Bender was rejected from the assembly line for his imperfections. He has no creativity micro-chip and therefore no imagination. This impacts his whole self construct which manifests under stressful circumstances as a partially autonomous identity, the somewhat creepy ‘Titanius Anglesmith Fancyman of Cornwood’.
The robotic Narcissist, plagued by the feeling of being defective from birth, adapts with impeccable instinct to a lifestyle devoid of his own destiny whilst just about managing not to be eaten by it.
Bender is a modern rendering of the Tin Man from the Wizard of Oz who didn’t have a heart. In the story of Jack and the Beanstalk this is more specifically amplified as the sentient harp, the Principle of Relatedness, the profound creative depths of the child that the envious Giant appropriates, that he requires the child to forgo for the sake of approval.
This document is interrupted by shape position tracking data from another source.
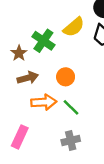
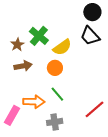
yellow semicircle: (74, 27) -> (62, 47), moved
orange arrow: (44, 102) -> (34, 102), moved

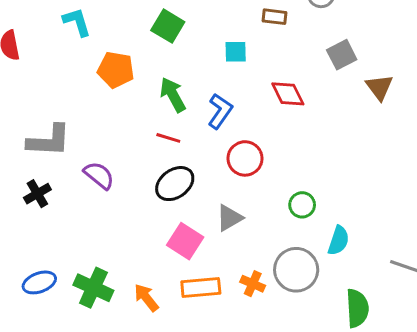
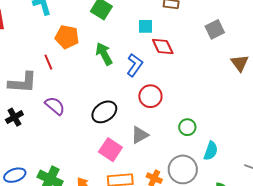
brown triangle: (379, 87) -> (240, 63), moved
red diamond: (288, 94) -> (163, 46), moved
red line: (168, 138) -> (48, 62), moved, turned 49

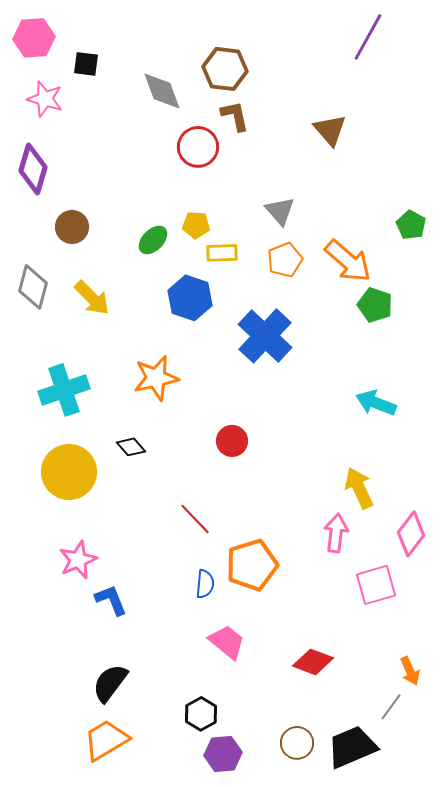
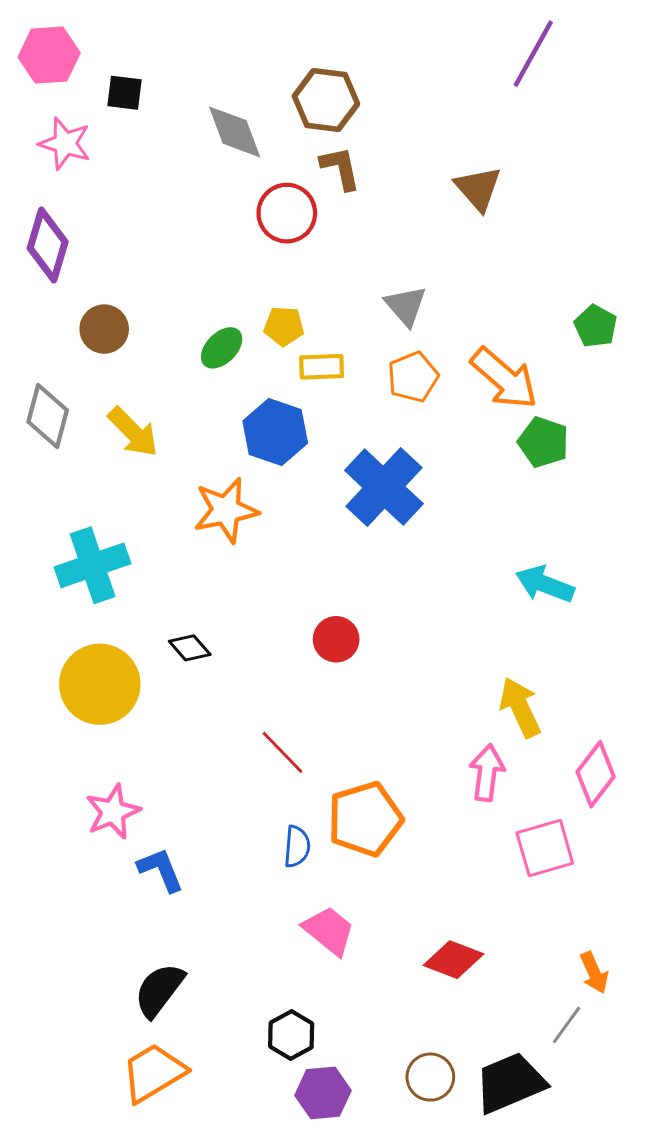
orange star: (156, 378) -> (226, 510), moved

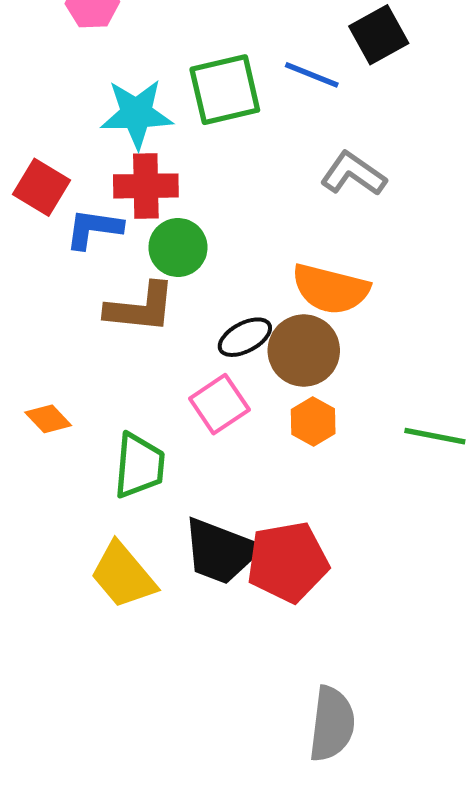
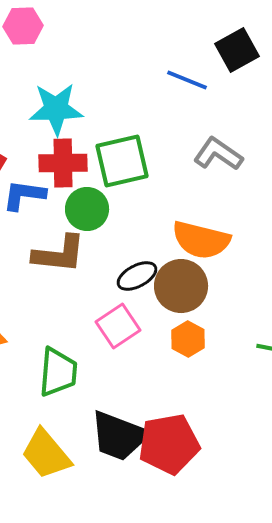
green square: (225, 90) -> (122, 161), moved

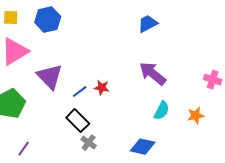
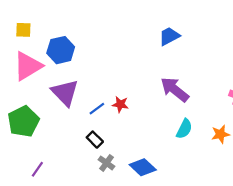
blue hexagon: (48, 20) -> (61, 50), moved
black rectangle: (78, 121) -> (95, 140), size x0.7
blue diamond: (143, 147) -> (143, 167), moved, turned 30

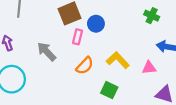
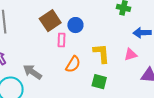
gray arrow: (47, 52) -> (32, 72), moved
yellow L-shape: (118, 60) -> (101, 53), turned 50

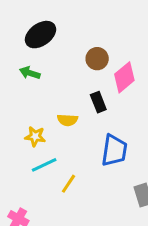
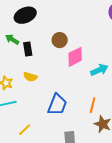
black rectangle: (98, 102) -> (28, 49), moved
yellow line: (68, 184) -> (25, 130), moved

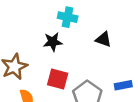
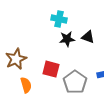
black star: (53, 42) -> (67, 39), moved

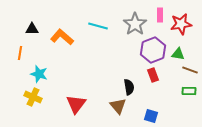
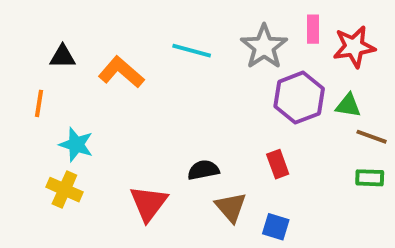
red rectangle: (153, 75) -> (278, 164), moved
black semicircle: (129, 87) -> (203, 170), moved, turned -91
blue square: (151, 116) -> (276, 227), moved

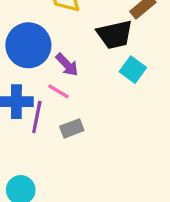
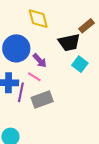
gray rectangle: (72, 128) -> (42, 100), size x1.5

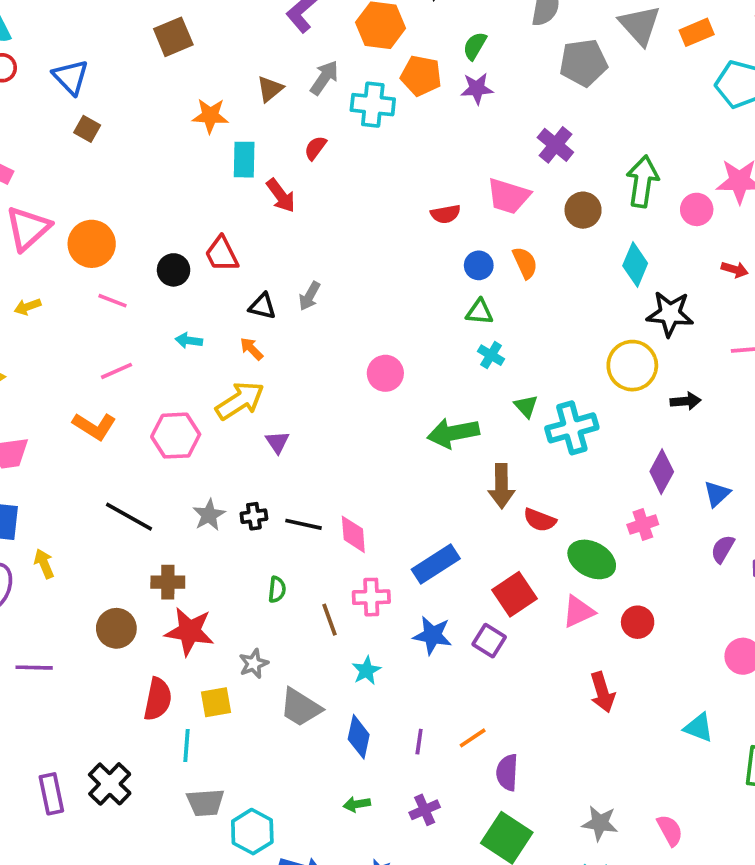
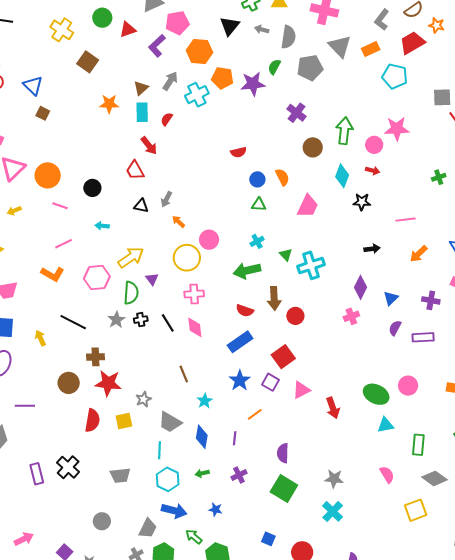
brown square: (173, 37) -> (88, 62), turned -30
green semicircle: (475, 46) -> (274, 67), moved
purple star: (477, 89) -> (253, 84), size x1.4
cyan cross: (373, 105) -> (197, 95), turned -30
cyan rectangle: (244, 160) -> (142, 112), moved
pink trapezoid: (508, 196) -> (308, 206), moved, turned -80
red trapezoid: (222, 254) -> (135, 170), moved
red arrow: (735, 269) -> (373, 170), moved
black star: (670, 314) -> (362, 202), size x0.7
orange arrow: (251, 349) -> (178, 222), moved
cyan cross: (491, 355) -> (257, 241), moved, turned 32
yellow circle: (632, 366) -> (187, 258), moved
red semicircle: (540, 520) -> (245, 311), moved
black line: (303, 524) -> (168, 323), turned 48
green ellipse: (592, 559) -> (376, 394), moved
yellow arrow: (44, 564) -> (40, 338), moved
green semicircle: (277, 590) -> (131, 293), moved, size x1.6
pink cross: (371, 597) -> (194, 294), moved
pink triangle: (578, 612) -> (301, 390), moved
red circle: (638, 622) -> (295, 316), moved
blue star: (432, 635) -> (240, 380), turned 30
cyan triangle: (699, 728) -> (386, 425), turned -30
orange line: (473, 738) -> (255, 414), moved
cyan line: (186, 745) -> (160, 450), moved
pink semicircle: (670, 830) -> (387, 475), moved
cyan hexagon: (252, 832) -> (168, 479), moved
The inner aridity this then creates is represented by the mean poverty endured by Jack and his mother at the beginning.
The liberating effect of the singing harp is further amplified in the fairytale, ‘The Song of the Harp’, where, likewise, a sentient harp is imprisoned by a devouring male figure, The Old Man, Saturn.
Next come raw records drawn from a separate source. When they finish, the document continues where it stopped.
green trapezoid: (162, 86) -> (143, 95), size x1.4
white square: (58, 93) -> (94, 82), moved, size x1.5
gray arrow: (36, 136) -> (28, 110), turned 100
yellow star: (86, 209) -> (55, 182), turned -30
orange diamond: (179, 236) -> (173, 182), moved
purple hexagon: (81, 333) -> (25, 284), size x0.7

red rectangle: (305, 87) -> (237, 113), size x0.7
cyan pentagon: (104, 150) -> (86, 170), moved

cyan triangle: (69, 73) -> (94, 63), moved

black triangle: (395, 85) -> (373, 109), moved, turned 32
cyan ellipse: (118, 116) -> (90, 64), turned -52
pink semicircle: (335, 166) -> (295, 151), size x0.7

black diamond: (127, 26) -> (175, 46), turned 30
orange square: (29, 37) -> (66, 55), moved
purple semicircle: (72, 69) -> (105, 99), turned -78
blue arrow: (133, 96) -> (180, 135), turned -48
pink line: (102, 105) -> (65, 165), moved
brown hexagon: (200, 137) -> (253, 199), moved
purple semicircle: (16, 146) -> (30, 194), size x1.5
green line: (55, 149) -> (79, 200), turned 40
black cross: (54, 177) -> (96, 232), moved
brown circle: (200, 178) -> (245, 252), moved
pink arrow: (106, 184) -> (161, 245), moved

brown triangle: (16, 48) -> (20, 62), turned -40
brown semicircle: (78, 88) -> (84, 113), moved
When the Harp is liberated..
”the sick children who had been thrust away in dark cellars, came running forth whole and well, healed by the song, sinking into every heart, waking all to fresh new life. ” Rachel Penn.
Not only is the inner child redeemed but also the adult sense of lack and incompleteness ..
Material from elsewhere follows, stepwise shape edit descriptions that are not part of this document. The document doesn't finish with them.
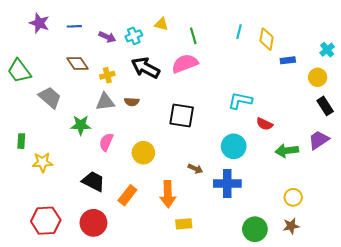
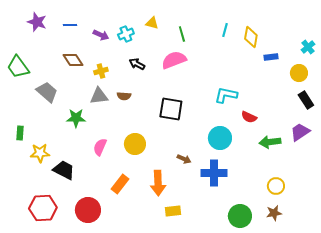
black arrow: (146, 68) -> (137, 64), size x0.6
pink semicircle: (106, 142) -> (100, 147), moved
black trapezoid: (93, 181) -> (64, 170), moved

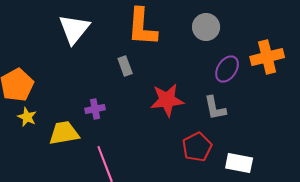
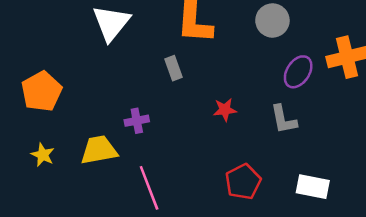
red star: (167, 100) -> (225, 110), size x0.6
yellow star: (27, 117) -> (43, 155), moved
red pentagon: (197, 147) -> (243, 182), moved

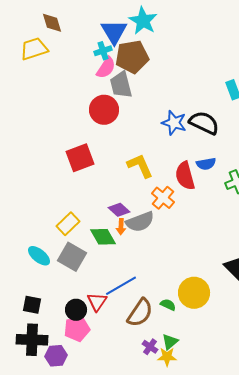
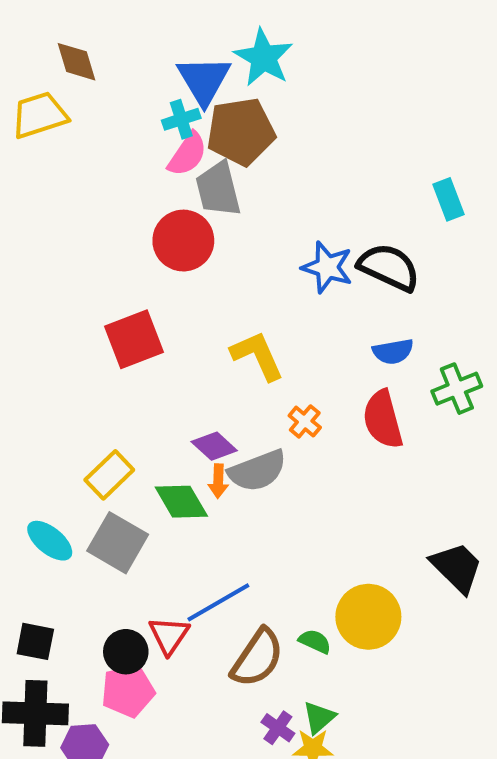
red semicircle: (185, 176) -> (383, 419), moved
orange cross: (163, 198) -> (305, 421), size x0.7

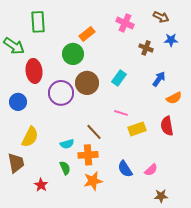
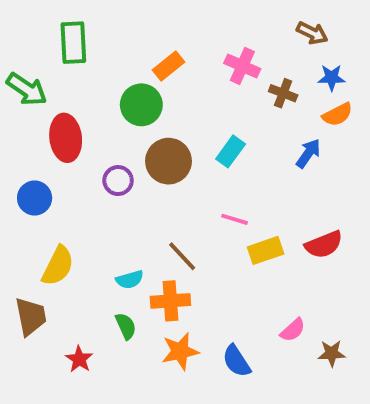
pink cross: (125, 23) -> (242, 66), moved
purple circle: (61, 93) -> (118, 181), size x0.6
orange semicircle: (174, 98) -> (337, 115), moved
red semicircle: (167, 126) -> (324, 245), turned -102
blue semicircle: (125, 169) -> (236, 361), moved
brown star: (161, 196) -> (332, 353), moved

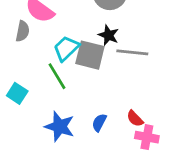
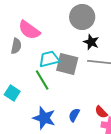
black star: (109, 35) -> (91, 42), moved
cyan trapezoid: (66, 48) -> (49, 59), turned 30

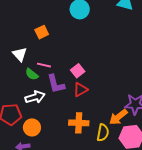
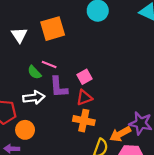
orange square: (42, 32) -> (53, 29), size x1.6
white triangle: (20, 54) -> (19, 35), moved
orange cross: (79, 123) -> (84, 121), moved

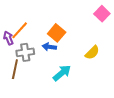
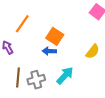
orange line: (20, 30) -> (22, 24), moved
gray cross: (25, 52) -> (36, 80), moved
‘The black-haired woman who sat on the farther side of the fountain; the sting had gone from her heart; peace unspeakable had swept it away and between her eyes and the flowers and the swaying crowd of people something bright was falling which slowly blotted out from the mind of each one there the memory of their many deeds of shame, and all their sin.” ibid.
The other treasure that Jack has to redeem in order to be free of the tyrant is a duck which lays golden eggs.
Dissonance in a family makes it difficult to digest experience, to contain contradiction, to reflect upon one’s situation because reality is too split to support it. You can’t learn. When kids go through divorces the first thing that suffers is their grades.
Though the demanding Giant is the scarier of the two with all his threatens of death by incissor..
‘fee fi fo fum I smell the blood of an englishman. Be he alive or be he dead I’ll grind his bones to make my bread.’ bad tempered Giant.
The Mother Giant is as crazy making and colludes with her husband by witholding the transformational duck whose alchemical powers of turning farmyard scraps into golden eggs allows a child to grow from shitty situations, to change his point of veiw, to reconstrue events in new light that changes the meaning of events themselves.
Mother Giant prevents this from happening by the dissonance in her relationship with her spouse. His taste for boy pie notwithstanding, his official scariness is underpined by a covert and tantrumming brat that his seemingly submissive wife steers like Matron.
All this hidden stuff means Jack can’t entertain life’s disappointments without them tearing him apart because he can’t turn them into lessons without the help of the alchemical duck who can turn even life’s swill into golden eggs. Without this capacity to embrace a whole variety of circumstances as being all grist for the mill, the kind of willingness to enter into experience that is more trust than courage, Jack will be at the mercy of the Giant. He has to take it or die trying.
So eventually the two treaures are bought to earth. But it is a curious and particular detail that makes sure Jack is then able to enjoy the fruits of his daring. What finishes the Giant off is not simply that he chops the beanstalk down..
‘Luckily, because of all the chores he’d done over the years, he’d become quite good at chopping and it didn’t take long for him to chop through enough of the beanstalk that it began to teeter’. leanne Guenter
You do your chores in co-operation with natural law, out of the instinct for social co-operation and helping one another and it is by the effect of these efforts that the giant is killed.